Voter ces revendications a permis non seulement de se donner une boussole politique mais d’aller les présenter ensuite aux assemblées générales des autres secteurs en lutte pour pouvoir les discuter. Alors que beaucoup d’entre elles rejoignent celles des lycéens ou des gilets jaunes, celles-ci ont permis de tisser des liens, et de montrer un soutien explicite. Ce fut le cas par exemple lors de la deuxième assemblée des gilets jaunes qui s’est tenue le 16 décembre, et où 3 étudiants de l’IEP ont pu apporter leur soutien aux 500 gilets jaunes présents et leur présenter une partie des revendications votées en AG. 



Des acquis à maintenir, d’autres pratiques à améliorer pour poursuivre sur la voie démocratique

Les liens forts qui ont pu se tisser, les « travaux pratique » de lutte, les réflexes démocratiques entrevus dans la mobilisation, le degré de radicalité qui a pu s’exprimer dans les AG…. autant d’éléments extrêmement positifs qu’il s’agira de conserver pour la suite ! Il y aura incontestablement un avant et un après au sein de Sciences Po Toulouse. Cependant nous ne sommes pas encore à l’après puisque lundi 14 janvier aura lieu l’AG de rentrée qui décidera des suites du mouvement.

Les risques d’une institutionnalisation des assemblées générales, manœuvre possible de la direction pour tuer le mouvement sont à prendre en compte. Face à cela, il s’agit de revendiquer que les AG, organes décisionnaires de la démocratie étudiante, s’arrachent à la direction et ne s’institutionnalisent pas en les fixant par exemple un mardi chaque semaine à la même heure, et en les vidant de toute possibilité de déclencher une action. Au contraire, ce sont les votes qui permettent de décider du jour et de l’heure. Ils sont souverains et permettent de décider de diverses modalités d’action qui peuvent être une occupation, un blocage externe, etc… ou d’autres types d’action à l’extérieur de l’IEP.

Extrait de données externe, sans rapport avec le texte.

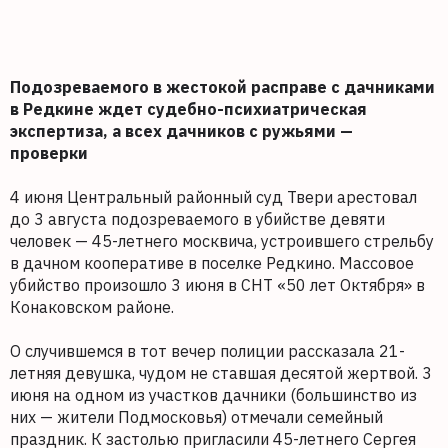
Подозреваемого в жестокой расправе с дачниками
в Редкине ждет судебно-психиатрическая
экспертиза, а всех дачников с ружьями —
проверки
4 июня Центральный районный суд Твери арестовал
до 3 августа подозреваемого в убийстве девяти
человек — 45-летнего москвича, устроившего стрельбу
в дачном кооперативе в поселке Редкино. Массовое
убийство произошло 3 июня в СНТ «50 лет Октября» в
Конаковском районе.
О случившемся в тот вечер полиции рассказала 21-
летняя девушка, чудом не ставшая десятой жертвой. 3
июня на одном из участков дачники (большинство из
них — жители Подмосковья) отмечали семейный
праздник. К застолью пригласили 45-летнего Сергея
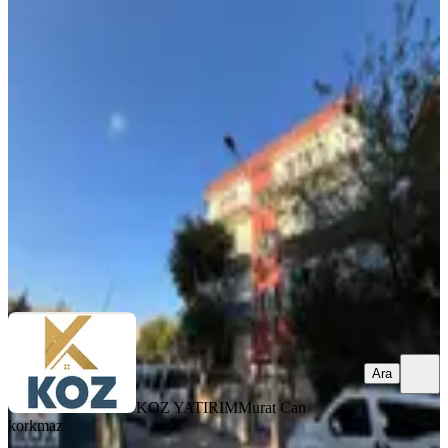
BALKONLU
Koz Emlak 2' Den Çöşnükte 3+1
Satılık Daire
Battalgazi, Fırat Mahallesi
3+1
·
140 m²
·
3. Kat
·
06.07.2026
1.850.000 ₺
KOZ YATIRIM
Murat Can korkmaz
Ara
Ara
KOZ YATIRIM
Murat Can
korkmaz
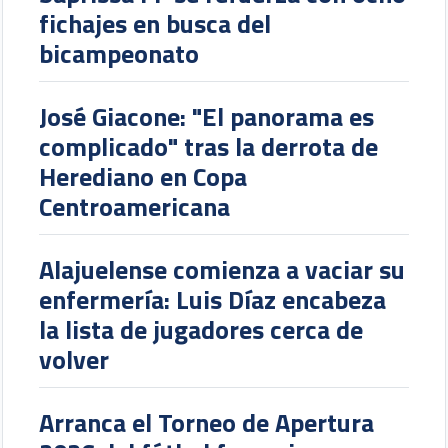
fichajes en busca del
bicampeonato
José Giacone: "El panorama es
complicado" tras la derrota de
Herediano en Copa
Centroamericana
Alajuelense comienza a vaciar su
enfermería: Luis Díaz encabeza
la lista de jugadores cerca de
volver
Arranca el Torneo de Apertura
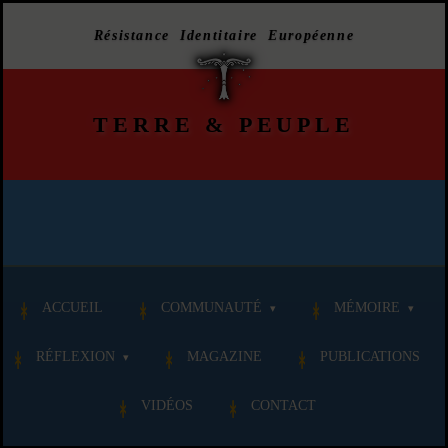
Résistance Identitaire Européenne
TERRE
&
PEUPLE
ACCUEIL
COMMUNAUTÉ
MÉMOIRE
RÉFLEXION
MAGAZINE
PUBLICATIONS
VIDÉOS
CONTACT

Le fait que les AG, bien qu’elles se soient tenues tôt le matin de manière quotidienne (ce qui avec du recul, a peut-être été une faiblesse), soient restées relativement massives (entre 100 et 400 présents environ), est une autre force de la mobilisation. En revanche, à l’image du mouvement étudiant du printemps dernier, on a pu retrouver un certain fossé entre ces AG massives et le nombre d’étudiants présents en manifestation. Alors qu’après l’AG du 31 mars 2016 à Sciences P Toulouse qui avait regroupé un peu plus de 200 personnes, au plus fort de la contestation contre la loi El-Khomri, une centaine d’étudiants avaient ensuite battu le pavé, au plus fort il n’y en aura eu qu’une cinquantaine lors de l’acte IV. A cela s’ajoute le risque de l’entre-soi, de préférer assister à des ateliers, que de construire le rapport de force avec les autres secteurs, et dans la rue. Il semble qu’en fin de semaine, cet écueil soit apparu alors que dans un premier temps le fait de n’organiser aucun atelier ou de les annuler en cas de manifestation ou action semblait quasiment consensuel. 

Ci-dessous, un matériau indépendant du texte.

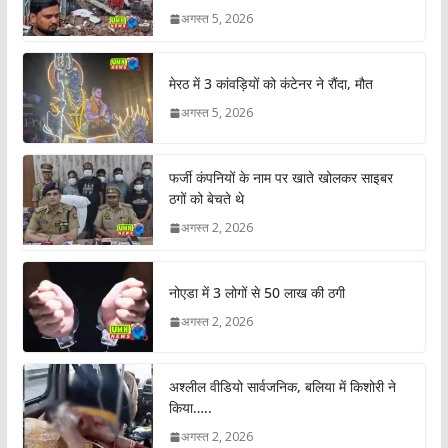
अगस्त 5, 2026
मेरठ में 3 कांवड़ियों को कंटेनर ने रौंदा, मौत
अगस्त 5, 2026
फर्जी कंपनियों के नाम पर खाते खोलकर साइबर
ठगों को बेचते थे
अगस्त 2, 2026
नोएडा में 3 लोगों से 50 लाख की ठगी
अगस्त 2, 2026
अश्लील वीडियो सार्वजनिक, बलिया में किशोरी ने
किया…..
अगस्त 2, 2026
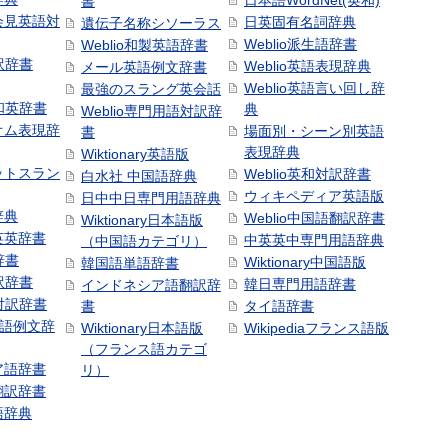
日本語WordNet(英和)
書
会見英語対
日英固有名詞辞典
遺伝子名称シソーラス
Weblio派生語辞書
Weblio和製英語辞書
訳辞書
Weblio英語表現辞典
メール英語例文辞書
Weblio英語言い回し辞
最強のスラング英会話
号和英辞書
典
Weblio専門用語対訳辞
オム表現辞
場面別・シーン別英語
書
表現辞典
Wiktionary英語版
ットスラン
Weblio英和対訳辞書
白水社 中国語辞典
ウィキペディア英語版
日中中日専門用語辞典
辞典
Weblio中国語翻訳辞書
Wiktionary日本語版
英英辞書
中英英中専門用語辞典
（中国語カテゴリ）
辞書
Wiktionary中国語版
韓国語単語辞書
訳辞書
韓日専門用語辞書
インドネシア語翻訳辞
日対訳辞書
書
タイ語辞書
中国語例文辞
Wiktionary日本語版
Wikipediaフランス語版
（フランス語カテゴ
ア語辞書
リ）
翻訳辞書
語辞典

Concernant les questions démocratiques, l’une des faiblesses de cet acte I de la mobilisation à Sciences Po est certainement l’absence de comité de mobilisation, organe exécutif des décisions prises en AG. Un dispositif mis en place par la plupart des universités mobilisées au printemps dernier contre la sélection, à commencer par le Mirail ou Tolbiac. Pour rectifier le tir, et mettre en place de vrais comob’, la nécessité s’imposera peut être de faire des AG plus courtes et/ou non reconduites quotidiennement. Par ailleurs, par souci démocratique, il semble nécessaire lors des AG de voter une délégation, et de lui attribuer les mandats de l’AG, pour les présenter aux autres secteurs. 

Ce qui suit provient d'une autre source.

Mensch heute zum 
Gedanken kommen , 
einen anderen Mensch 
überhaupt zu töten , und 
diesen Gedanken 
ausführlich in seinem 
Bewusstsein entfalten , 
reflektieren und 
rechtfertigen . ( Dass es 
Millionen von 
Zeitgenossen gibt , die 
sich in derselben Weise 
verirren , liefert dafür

Le 14 janvier, on repart de plus belle ?

La semaine du 10 au 14 décembre, alors que la mobilisation ne prenait pas véritablement au Mirail, Sciences Po et les Beaux Arts étaient les deux uniques secteurs étudiants véritablement mobilisés sur Toulouse, en compagnie des lycées. D’habitude plus en retrait dans les mobilisations, l’IEP s’est retrouvé d’une certaine manière à « l’avant-garde » prenant l’initiative d’un cortège jeune et de l’élaboration de toute une série de revendications démocratiques, économiques, antiracistes ou écologiques qui ont pu être portées aux AG des gilets jaunes. De manière générale, au niveau national, s’il y a bien eu quelques AG prometteuses avec des milliers de personnes, le mouvement étudiant n’a pas encore pris. Dans ce contexte, et sur la lancée de la mobilisation du 6 au 14 décembre mise entre parenthèses par les vacances puis les partiels, il est plus que temps de repartir de l’avant !

Si certains étudiants émettent parfois des doutes sur la légitimité d’une « école élitiste » à se mobiliser aux côtés des gilets jaunes, l’intervention d’une professeure venue d’Inde pour donner des cours à Sciences Po pendant une semaine, résume l’affaire. « Ne pas se mobiliser contre la politique d’un gouvernement, c’est de fait se ranger de son côté ». Par ailleurs, la prestigieuse Sorbonne fut le centre névralgique de mai 68, une mobilisation partie des étudiants mais qui ensuite a mené à la plus grande grève générale de l’histoire de l’Occident avec ses 10 millions de grévistes. 



Alors que la mobilisation des gilets jaunes ne s’est pas essoufflée malgré la propagande médiatique et la terrible répression autant policière que judiciaire qui s’est abattue sur le mouvement, il est temps d’essayer autant que faire se peu d’aller vers un « tous ensemble » qui entraine la jeunesse, mais aussi les travailleurs vers une grève générale, seul moyen de paralyser véritablement tout le pays, de libérer du temps à ceux qui se battent ou voudraient se battre et d’installer un rapport de forces favorable à nos revendications. 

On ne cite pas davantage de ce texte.